São 8 as reivindicações apresentadas pelo MCAP no manifesto que faz circular pelas redes.
A primeira atinge, como foi dito, a “redução de taxas e impostos” e a “concessão de incentivos fiscais e outros, para as micro e pequenas empresas.
Junta-se-lhe a vontade de “acabar com as comissões bancárias” e de não só pôr fim à “injeção de capital em bancos privados” como também “exigir que seja reposto o que foi retirado”.
O salário mínimo é o ponto central da reivindicação seguinte: o MCAP pede o aumento imediato para os 700 euros, indicando que basta “proceder ao corte nas pensões acima de 2.000 euros” (na versão final do documento, não se indica valor para o salário mínimo nem se sugere qualquer corte).

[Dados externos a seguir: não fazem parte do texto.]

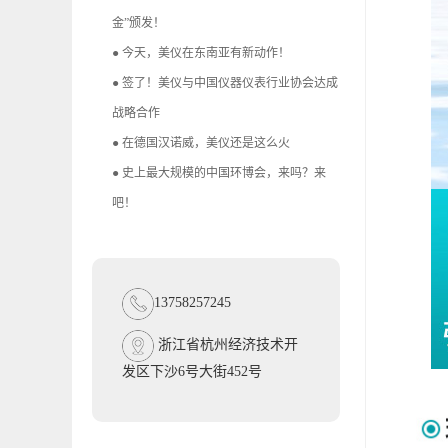
金”颁发！
● 今天，美仪在东南亚有新动作！
● 签了！美仪与中国仪器仪表行业协会达成
战略合作
● 在德国汉诺威，美仪还是这么火
● 史上最大规模的中国环博会，来吗？来
吧！
13758257245
浙江省杭州经济技术开
发区下沙6号大街452号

Na senda dos aumentos, vem o subsídio de desemprego, sendo pedido o aumento do valor e da vigência, bastando “proceder ao corte nas pensões milionárias acima de 5.000 euros”. Porém, na versão final, não se indica um valor, pedindo-se a “revisão dos valores de subsídio de desemprego, rendimento mínimo e rendimento de reinserção, passando pela discussão com representantes próximos das populações” e “uma análise rigorosa das necessidades e rendimentos reais”. Também as pensões e reformas devem ter aumentos: a pensão para os 500 euros, referindo que, para possibilitar esse aumento, basta “proceder aos cortes/medidas acima referidos”. Porém, no documento final, é eliminado o valor de 500 euros, apenas sendo pedida a diminuição das “disparidades nas pensões de reforma”, especialmente nas mais baixas, que têm de “permitir o acesso com dignidade aos bens essenciais e recompensar justamente quem trabalhou e se sacrificou pelo país”.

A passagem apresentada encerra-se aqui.